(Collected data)

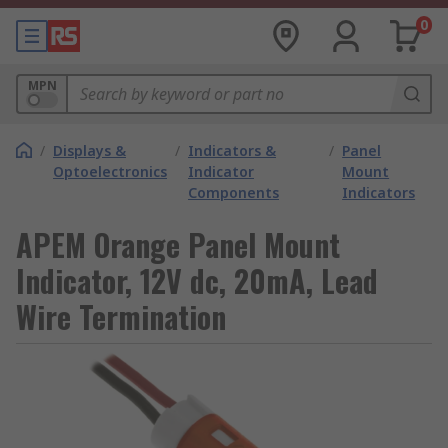
0
MPN
/
Displays &
/
Indicators &
/
Panel
Optoelectronics
Indicator
Mount
Components
Indicators
APEM Orange Panel Mount
Indicator, 12V dc, 20mA, Lead
Wire Termination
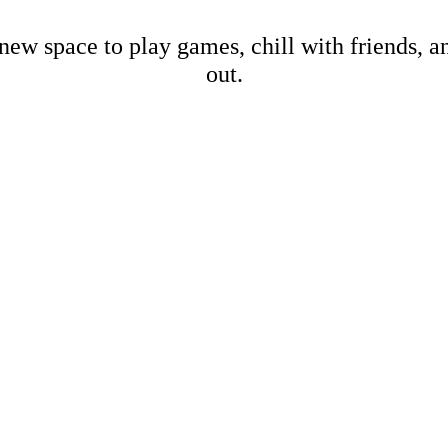
new space to play games, chill with friends, 
out.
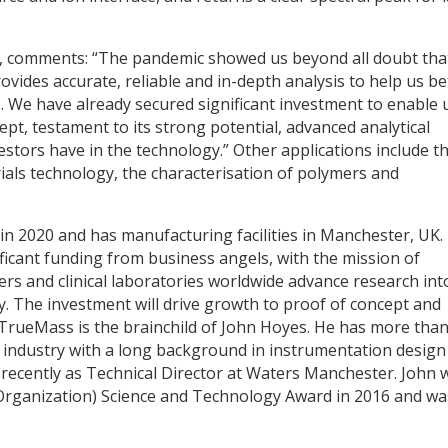
 comments: “The pandemic showed us beyond all doubt tha
vides accurate, reliable and in-depth analysis to help us be
. We have already secured significant investment to enable 
t, testament to its strong potential, advanced analytical
vestors have in the technology.” Other applications include t
ials technology, the characterisation of polymers and
n 2020 and has manufacturing facilities in Manchester, UK.
icant funding from business angels, with the mission of
rs and clinical laboratories worldwide advance research int
 The investment will drive growth to proof of concept and
 TrueMass is the brainchild of John Hoyes. He has more tha
 industry with a long background in instrumentation design
recently as Technical Director at Waters Manchester. John 
ganization) Science and Technology Award in 2016 and wa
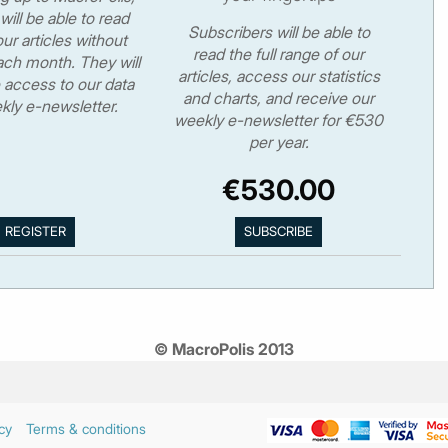
will be able to read
Subscribers will be able to
ur articles without
read the full range of our
ch month. They will
articles, access our statistics
 access to our data
and charts, and receive our
kly e-newsletter.
weekly e-newsletter for €530
per year.
€530.00
© MacroPolis 2013
cy
Terms & conditions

_Brief_
Report the lines above that contain "investment".

_Reply to the task_
. We have already secured significant investment to enable 
 The investment will drive growth to proof of concept and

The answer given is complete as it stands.